This week, Apple raised the costs of its subscription services. Nobody likes a surprise price hike. I was reluctant to accept increased expenses. At the same time, my family was in need of more iCloud storage space, which would cost us more. One way or another, I wanted to avoid all this. So we quickly unbundled our subscription plan!
We had been sharing "Apple One Family." That means Music, TV+, Arcade, and 200GB of iCloud+. It was a good deal at $23/mo. But 200GB is peanuts; we needed more. So I had also tacked on an additional 200GB of straight iCloud+ on the side for another $3/mo. So we were paying $26/mo. That's not too bad when you realize that five people were benefitting from those four services across multiple devices.
Still, $26/mo isn't nothing; it adds up to $312/yr!
So with Apple's price hikes, we were looking at paying an additional $3/mo for Apple One Family. And we'd also still need to upgrade our iCloud storage, trading the $3 - 200GB tier out for the $10 - 2TB tier. That'd cost us another $7/mo. So our total monthly cost would go from $26/mo to $36/mo. Yikes. Big thumbs down on that.
After looking at the new plan price increases and weighing our greater storage needs, I decided to slash the bundle!
- We don't need Arcade
- We don't need TV+
- We need storage (lots)
- We "need" Music
Now we have 2TB of iCloud+ for $10/mo. And we have just Apple Music Family for $17/mo. Our new monthly cost went up but only by $1/mo. Instead of $26, it's now $27/mo. That's much better than the $36/mo we were initially looking at.
We didn't use TV+ or Arcade much, so while we're now paying one dollar more each month, we're also gaining 1.6TB of extra cloud storage.
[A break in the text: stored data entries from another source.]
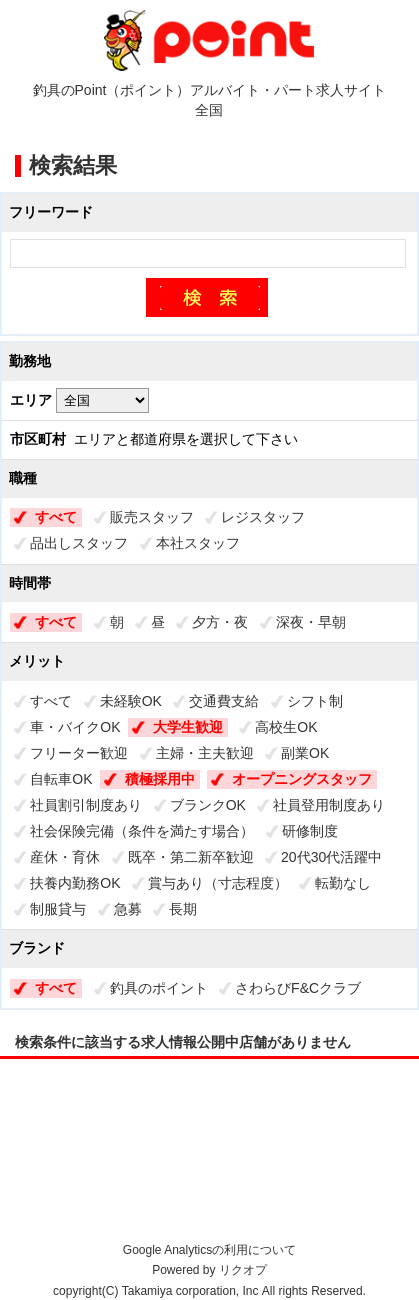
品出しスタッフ (79, 543)
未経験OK (131, 701)
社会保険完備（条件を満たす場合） (142, 831)
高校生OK (286, 727)
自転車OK (61, 779)
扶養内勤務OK (75, 883)
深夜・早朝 (311, 622)
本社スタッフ (198, 543)
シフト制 (315, 701)
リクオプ (243, 1270)
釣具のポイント (159, 988)
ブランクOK (208, 805)
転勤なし (343, 883)
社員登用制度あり (329, 805)
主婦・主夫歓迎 (205, 753)
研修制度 (310, 831)
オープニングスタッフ (302, 779)
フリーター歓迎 (79, 753)
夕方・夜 (220, 622)
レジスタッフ (263, 517)
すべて (56, 517)
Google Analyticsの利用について (209, 1250)
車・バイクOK (75, 727)
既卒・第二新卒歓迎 (191, 857)
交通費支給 (224, 701)
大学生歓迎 (188, 727)
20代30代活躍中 (331, 857)
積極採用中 (160, 779)
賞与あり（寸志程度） (218, 883)
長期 (183, 909)
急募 (128, 909)
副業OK (305, 753)
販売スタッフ (152, 517)
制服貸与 (58, 909)
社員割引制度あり (86, 805)
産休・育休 (65, 857)
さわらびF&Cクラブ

Frankly, that's needed when five people across ten devices rely on ubiquitous cloud file sync. (I could blog a whole separate post about cloud-versus-local storage and the paltry drive space built into computers these days...)
Now Apple is getting more money from my family every month. It's just a dollar but still more than before. Yet due to today's norm of cloud storage convenience, we'd pay Google, Microsoft, or Dropbox if not Apple. It is what it is; we try to be frugal. Inflation or not, I'll keep my eyes open for other opportunities to mitigate or avoid higher subscription expenses.